New Gun laws have not made NZ safer but Commissioner Coster blames legal firearm owners

We have every sympathy for front line officers caught up in the recent shooting incidents in Hamilton and Auckland over the past week, however we refute the Commissioners assertion that the source of guns in the hands of criminals is from burglaries of law abiding owners (5:20).

He refuses to acknowledge that if millions of dollars of illegal drugs can be smuggled into the country, guns can also come by the same means.

He also claims that some licence holders have sold guns to gangs, forgetting that police themselves have issued a dozen licences to known gang members.

https://www.rnz.co.nz/national/programmes/morningreport/audio/2018804202/police-commissioner-looking-into-frontline-officer-safety-as-risk-rises

Police Minister doesn’t know the law she voted for.

A police officer is shot in Hamilton and in a media release commenting on that, the Police Minister has said “Cabinet was “working on the process” of getting a gun register in place to stop these weapons getting into the wrong hands”, Williams said. “We will make decisions on that as soon as we can.

Incredible! Is it possible she doesn’t remember voting into law on June 18th last year legislation to establish a Register of Firearms?

AND just how is a register going to stop “weapons getting into the wrong hands” ? Could she tell us just how will the fact a firearm is registered stop it from being stolen?

AND what use will a register be anyway when Police’s own figures show that it is common for the serial numbers to be ground off stolen firearms.

AND does she not know that gangs import guns along with narcotics? Perhaps she thinks the gangs will register these illegal imports?

AND does she know that gangs and now making their own guns? Will they apply serial numbers and register those guns?

Really Minister!

Police Firearms Administration a Disgrace!

Are our Police fit for purpose asks Neville Dodd president of Sporting Shooters. If the “purpose” is the administration of the firearms law, they themselves wrote then “the answer is clearly a resounding no!

Look at their current gross under-performance” he says.

Some obvious examples are:
• Grossly excessive delays in processing applications (see table below – a shocking indictment)
• Long delays in replying to emails and (in a lot of cases) not replying at all
• Dealers left in uncertainty over running their businesses because their annual licence
renewals are not being processed promptly.
• Rude and aggressive interviews of licence applicants and their families and referees
• Demands for details of home layout – to be stored on the porous police computer

Government must give urgency to the establishment of the previously announced independent Firearms Administration Authority Dodd says. “Confine police to what they are good at – policing the law. Not writing the law and not administering the law they have written.”

More red tape as museums forced to hold gun dealers licenses.

Guns are inanimate but the Government seems determined to personify them as evil, as more & more pointless restrictions have been passed into law.

That is the view of Neville Dodd, president of Sporting Shooters, on the new law that requires museum curators to hold a firearms dealer’s license if there are any firearms in their museum’s collection. “This is just another ridiculous example of wrapping pointless red tape around the knee jerk reaction after the 2019 massacre.”

He says the museums in New Zealand have adequate security to ensure any firearms held by them are secure and this latest law is only going to discourage museums from fulfilling their function of displaying our some of our significant history.

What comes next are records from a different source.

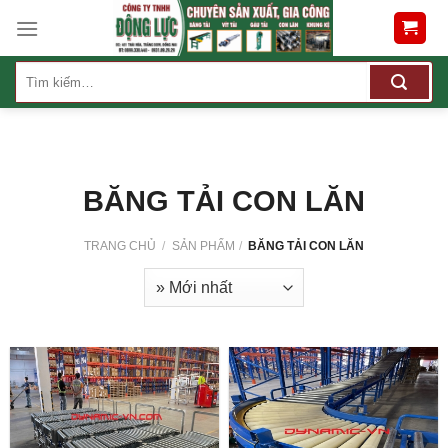
Skip
to
content
Tìm
kiếm:
BĂNG TẢI CON LĂN
TRANG CHỦ
/
SẢN PHẨM
/
BĂNG TẢI CON LĂN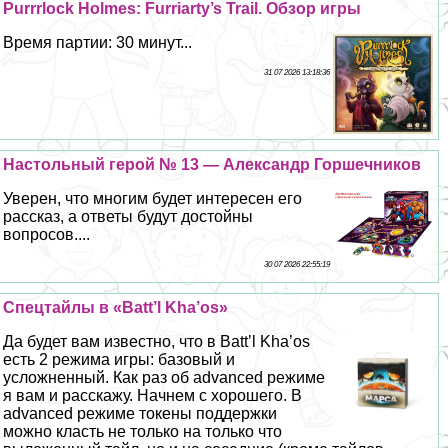
Purrrlock Holmes: Furriarty’s Trail. Обзор игры
Время партии: 30 минут...
31 07 2026 13:18:36
Настольный герой № 13 — Александр Горшечников
Уверен, что многим будет интересен его
рассказ, а ответы будут достойны
вопросов....
30 07 2026 22:55:19
Спецтайлы в «Batt’l Kha’os»
Да будет вам известно, что в Batt’l Kha’os
есть 2 режима игры: базовый и
усложненный. Как раз об advanced режиме
я вам и расскажу. Начнем с хорошего. В
advanced режиме токены поддержки
можно класть не только на только что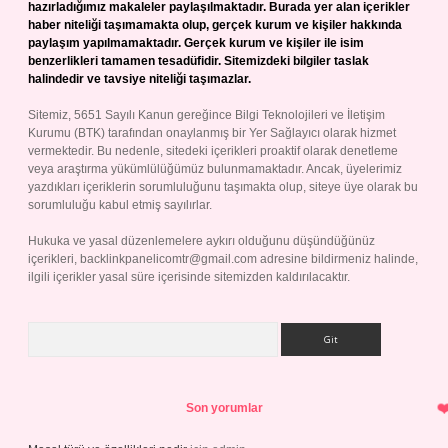
hazırladığımız makaleler paylaşılmaktadır. Burada yer alan içerikler
haber niteliği taşımamakta olup, gerçek kurum ve kişiler hakkında
paylaşım yapılmamaktadır. Gerçek kurum ve kişiler ile isim
benzerlikleri tamamen tesadüfidir. Sitemizdeki bilgiler taslak
halindedir ve tavsiye niteliği taşımazlar.
Sitemiz, 5651 Sayılı Kanun gereğince Bilgi Teknolojileri ve İletişim
Kurumu (BTK) tarafından onaylanmış bir Yer Sağlayıcı olarak hizmet
vermektedir. Bu nedenle, sitedeki içerikleri proaktif olarak denetleme
veya araştırma yükümlülüğümüz bulunmamaktadır. Ancak, üyelerimiz
yazdıkları içeriklerin sorumluluğunu taşımakta olup, siteye üye olarak bu
sorumluluğu kabul etmiş sayılırlar.
Hukuka ve yasal düzenlemelere aykırı olduğunu düşündüğünüz
içerikleri,
backlinkpanelicomtr@gmail.com
adresine bildirmeniz halinde,
ilgili içerikler yasal süre içerisinde sitemizden kaldırılacaktır.
Arama
Son yorumlar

Museums are already required to have a standard firearms licensee if they hold firearms in their collection. To now require that they hold an annual firearms dealers licence just adds pointless complexity and cost for no purpose as museums obviously are not in the business of buying, selling, hiring or manufacturing firearms and are therefore not dealers.

“Firearms are a significant part of New Zealand’s world history and inhibiting the preservation of that history with pointless and complex law changes will lead to a significant part of that history being lost to future generations.”

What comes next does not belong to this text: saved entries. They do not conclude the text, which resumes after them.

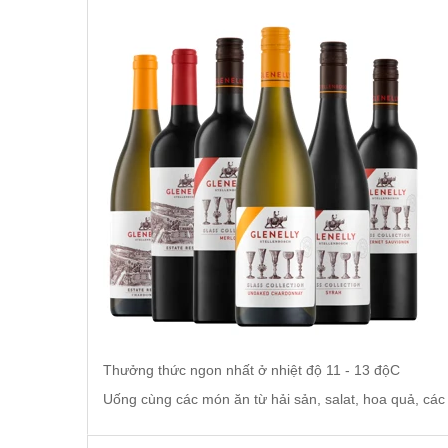
VANG CANADA ICEWINE
RƯỢU VANG NAM PHI
Rượu Vang BỒ ĐÀO NHA
RƯỢU VANG ROMANIA GIÁ
CỰC RẺ
RƯỢU VANG ĐỨC
Thưởng thức ngon nhất ở nhiệt độ 11 - 13 độC
Uống cùng các món ăn từ hải sản, salat, hoa quả, các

He says, in his view, legally licensed gun owners are already drowning in convoluted legislation and security rules that restrict transportation of guns and the use of them.

“I recognise Police have a problem with illegal guns in criminal hands and finding and seizing those guns, but dumping pointless restrictions onto the law-abiding people is not going to stop the public shootings.”

This is particularly the case as “We know that illicit firearms are flowing freely through our ports, and now the latest is that the criminal element are making their own guns by using 3D printers, so we say Government and Police should close those gaps and stop wasting time and taxpayers’ funds persecuting the law-abiding sportsmen and women.”

“Seriously, passing complicated (some would say unintelligible) laws that make people such as Museum Curators have to apply for a firearms dealer’s license is only going to lead to people getting more and more frustrated.

There are strong rumblings of discontent about the laws and red tape; surely the Government should listen?

Not to, will cost them at the next election.”